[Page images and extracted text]
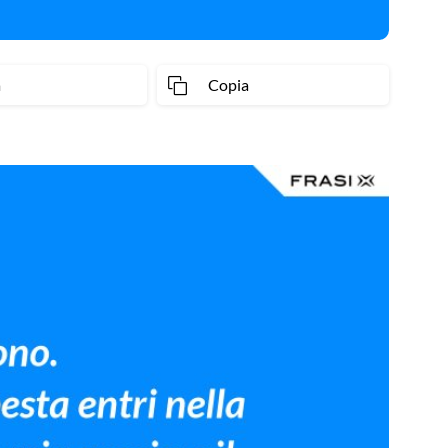
a
Copia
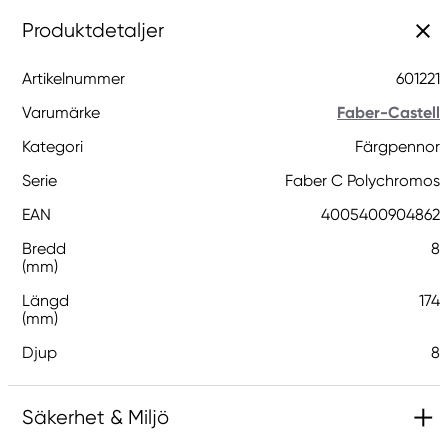
Produktdetaljer
Artikelnummer
601221
Varumärke
Faber-Castell
Kategori
Färgpennor
Serie
Faber C Polychromos
EAN
4005400904862
Bredd
8
(mm)
Längd
174
(mm)
Djup
8
Säkerhet & Miljö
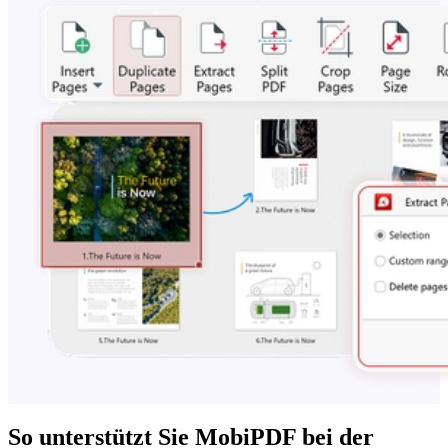
So unterstützt Sie MobiPDF bei der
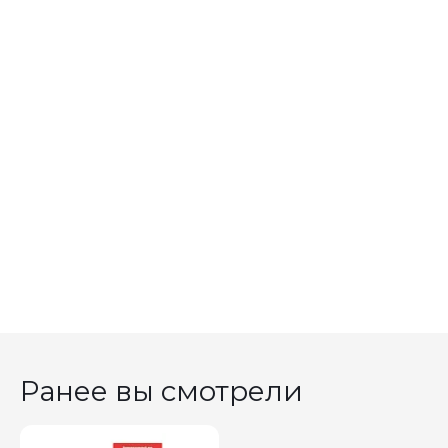
Ранее вы смотрели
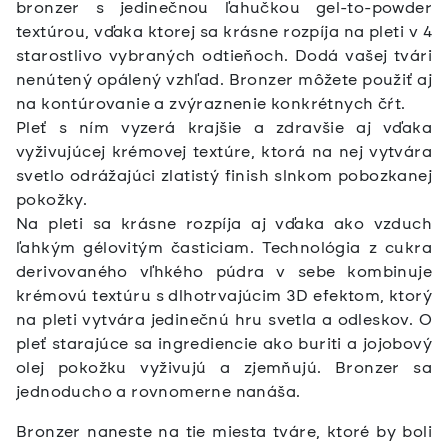
bronzer s jedinečnou ľahučkou gel-to-powder
textúrou, vďaka ktorej sa krásne rozpíja na pleti v 4
starostlivo vybraných odtieňoch. Dodá vašej tvári
nenútený opálený vzhľad. Bronzer môžete použiť aj
na kontúrovanie a zvýraznenie konkrétnych čŕt.
Pleť s ním vyzerá krajšie a zdravšie aj vďaka
vyživujúcej krémovej textúre, ktorá na nej vytvára
svetlo odrážajúci zlatistý finish slnkom pobozkanej
pokožky.
Na pleti sa krásne rozpíja aj vďaka ako vzduch
ľahkým gélovitým časticiam. Technológia z cukra
derivovaného vľhkého púdra v sebe kombinuje
krémovú textúru s dlhotrvajúcim 3D efektom, ktorý
na pleti vytvára jedinečnú hru svetla a odleskov. O
pleť starajúce sa ingrediencie ako buriti a jojobový
olej pokožku vyživujú a zjemňujú.
Bronzer sa
jednoducho a rovnomerne nanáša.
Bronzer naneste na tie miesta tváre, ktoré by boli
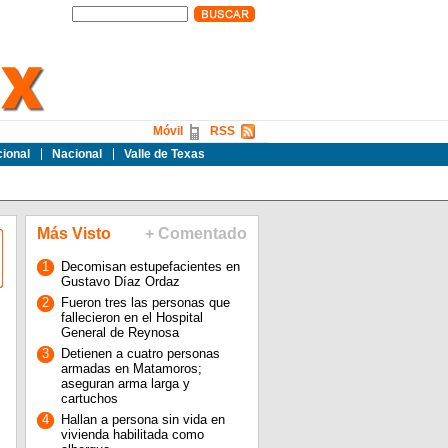
Móvil
RSS
cional
Nacional
Valle de Texas
Más Visto
+ Comentado
1
Decomisan estupefacientes en
Gustavo Díaz Ordaz
2
Fueron tres las personas que
fallecieron en el Hospital
General de Reynosa
3
Detienen a cuatro personas
armadas en Matamoros;
aseguran arma larga y
cartuchos
4
Hallan a persona sin vida en
vivienda habilitada como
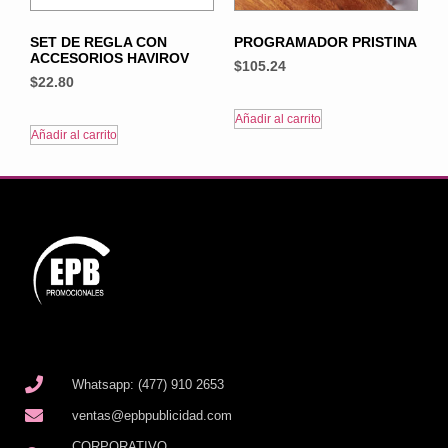
SET DE REGLA CON
PROGRAMADOR PRISTINA
ACCESORIOS HAVIROV
$
105.24
$
22.80
Añadir al carrito
Añadir al carrito
Whatsapp: (477) 910 2653
ventas@epbpublicidad.com
CORPORATIVO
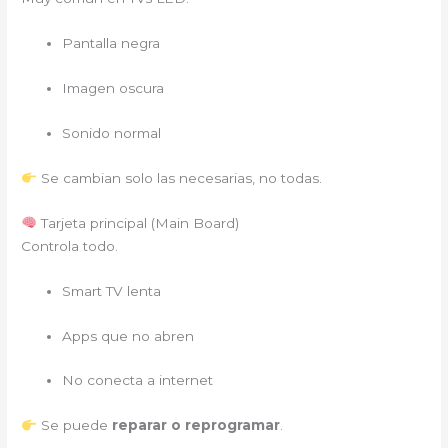
Pantalla negra
Imagen oscura
Sonido normal
Se cambian solo las necesarias, no todas.
Tarjeta principal (Main Board)
Controla todo.
Smart TV lenta
Apps que no abren
No conecta a internet
Se puede
reparar o reprogramar
.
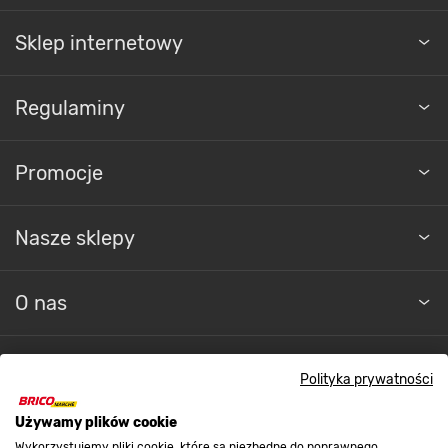
Sklep internetowy
Regulaminy
Promocje
Nasze sklepy
O nas
Kontakt do sklepu
Polityka prywatności
Używamy plików cookie
Strefa biznesu
Wykorzystujemy pliki cookie, które są niezbędne do poprawnego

WHAT THE EXERCISE ASKS:
From the entries above, copy every line containing the word "rozpíja".

OUTPUT OF THE TASK:
textúrou, vďaka ktorej sa krásne rozpíja na pleti v 4
Na pleti sa krásne rozpíja aj vďaka ako vzduch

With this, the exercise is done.